The multidisciplinary research provides important preliminary results for bettering our understanding of how human hair evolved without putting humans in potentially dangerous situations, said Jablonski.
The study also shows that evolutionary anthropologists have an extra tool in the thermal manikin – normally used for testing the functionality of protective clothing – for quantifying human data that is otherwise very difficult to capture, added Havenith.
“The work that’s been done on skin color and how melanin protects us from solar radiation can shape some of the decisions that a person makes in terms of the amount of sunscreen needed in certain environments,” said Lasisi. “I imagine that similar decision-making can occur with hair. When you think about the military or different athletes exercising in diverse environments, our findings give you a moment to reflect and think: is this hairstyle going to make me overheat more easily? Is this the way that I should optimally wear my hair?”

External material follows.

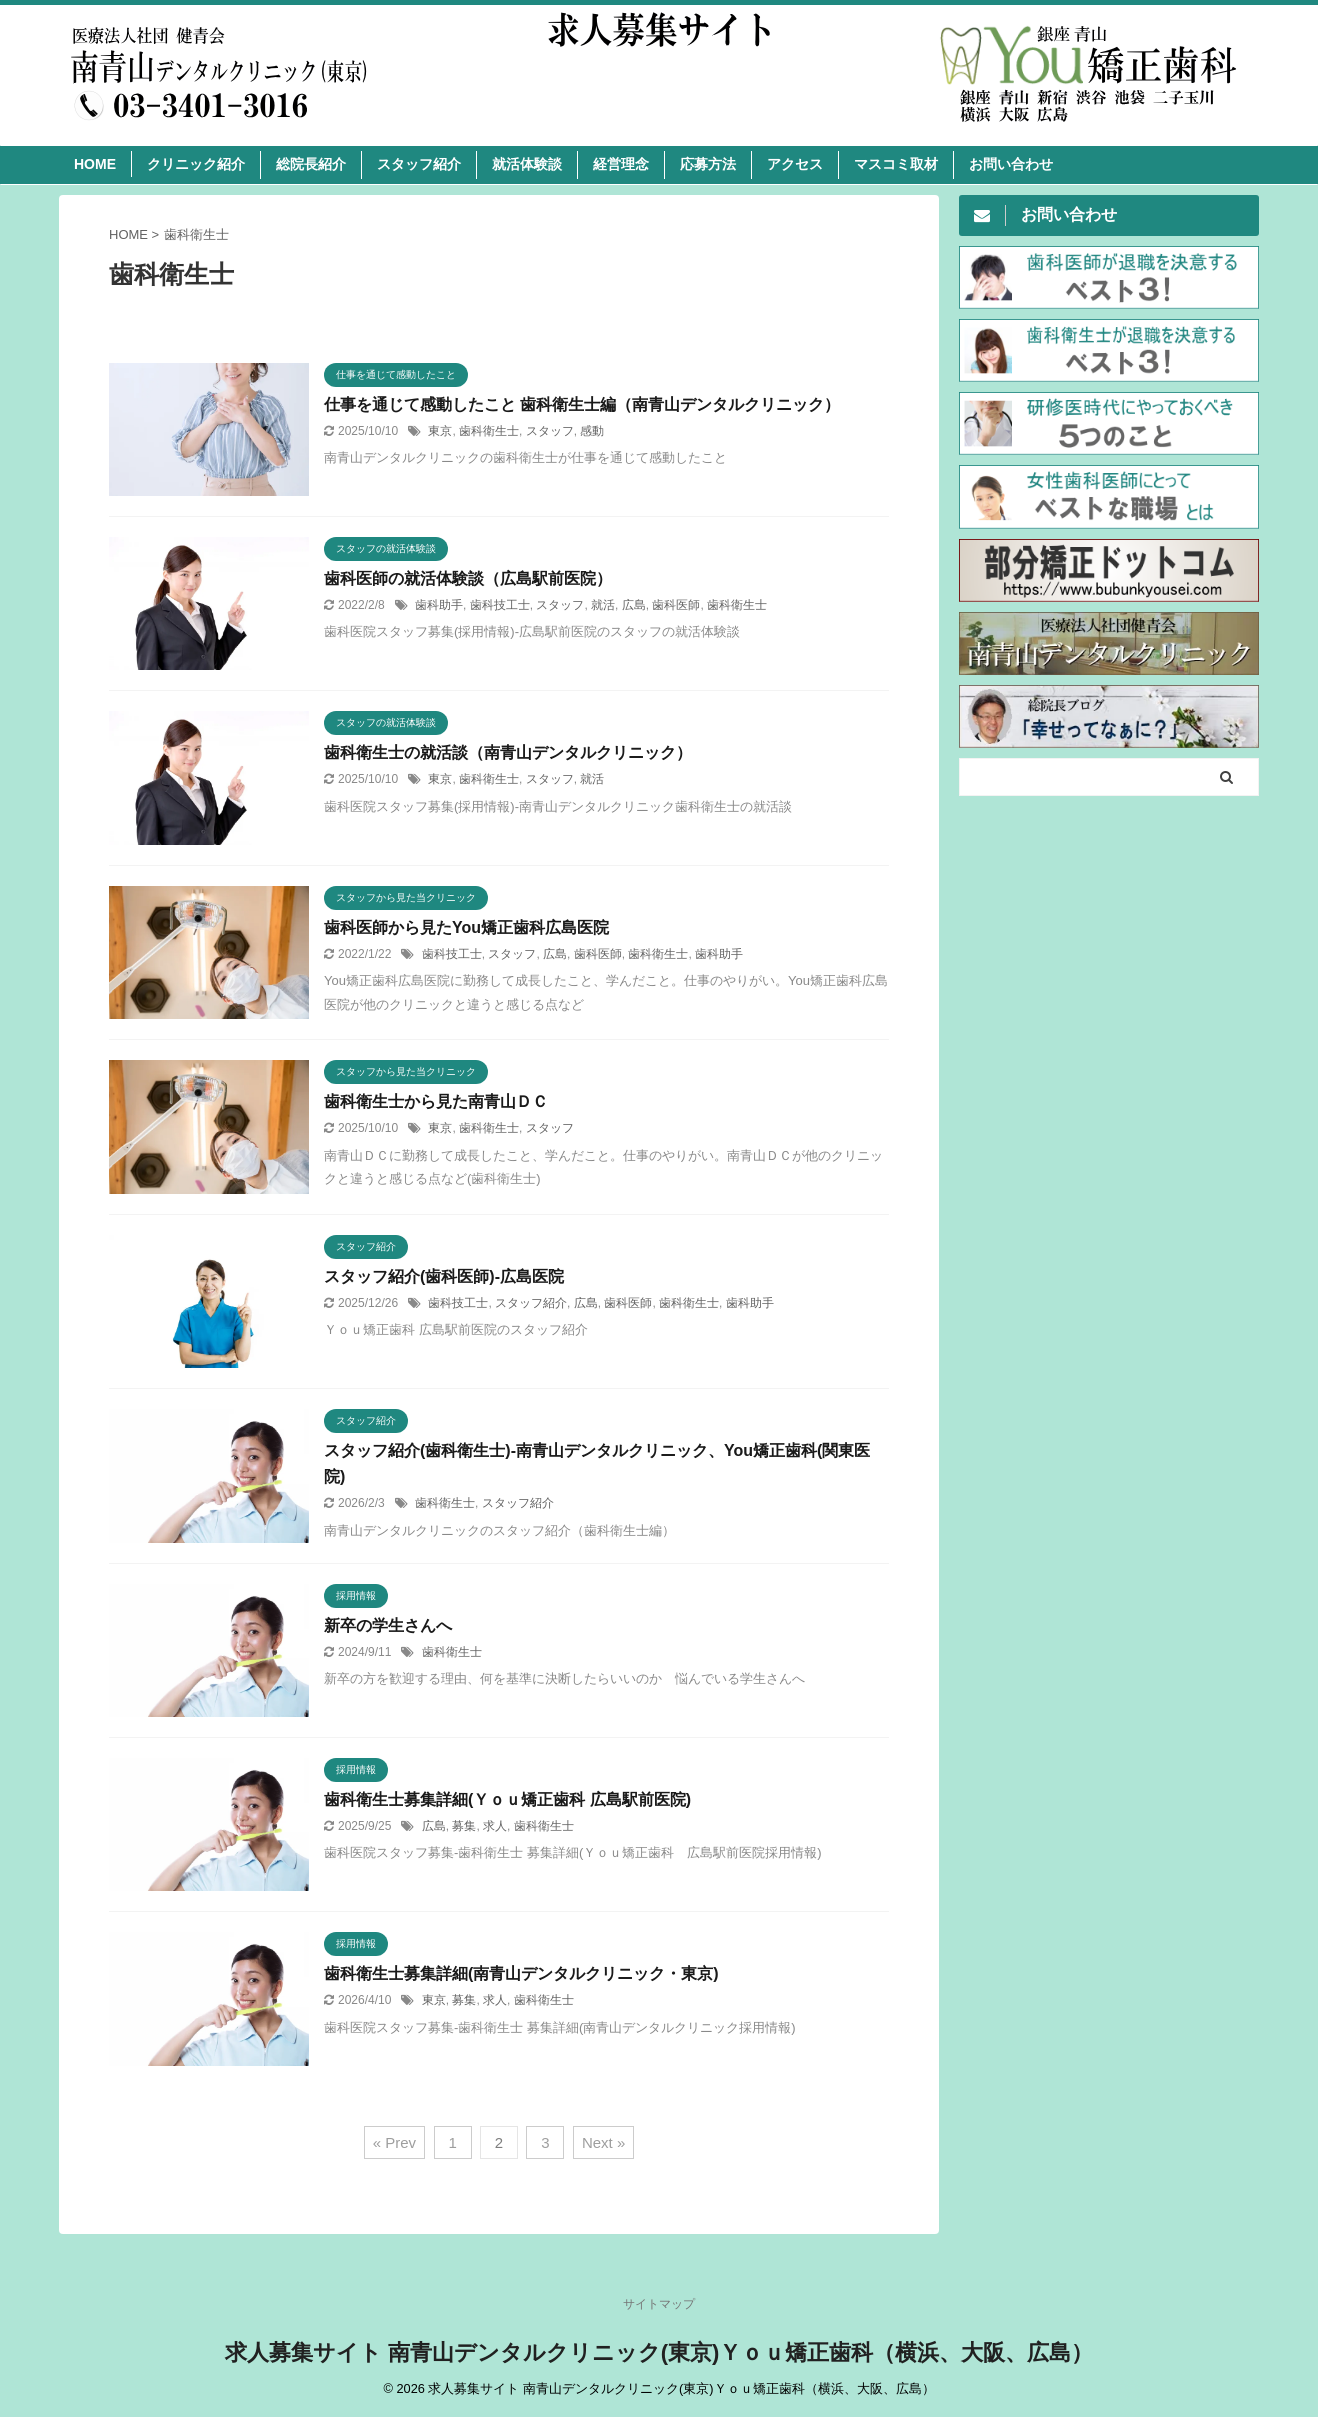 The height and width of the screenshot is (2417, 1318). What do you see at coordinates (436, 1101) in the screenshot?
I see `歯科衛生士から見た南青山ＤＣ` at bounding box center [436, 1101].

Reference: “Human scalp hair as a thermoregulatory adaptation” by Tina Lasisi, James W. Smallcombe, W. Larry Kenney, Mark D. Shriver, Benjamin Zydney, Nina G. Jablonski and George Havenith, 6 June 2023, Proceedings of the National Academy of Sciences.
DOI: 10.1073/pnas.2301760120
Also contributing to the research were James Smallcombe, Loughborough University and the University of Australia; and from Penn State Larry Kenney, professor of physiology, kinesiology and Marie Underhill Noll Chair in Human Performance; Mark Shriver, professor of anthropology; and Benjamin Zydney, previously an undergraduate research assistant and now a Penn State alum.
The National Science Foundation and the Wenner-Gren Foundation supported this work.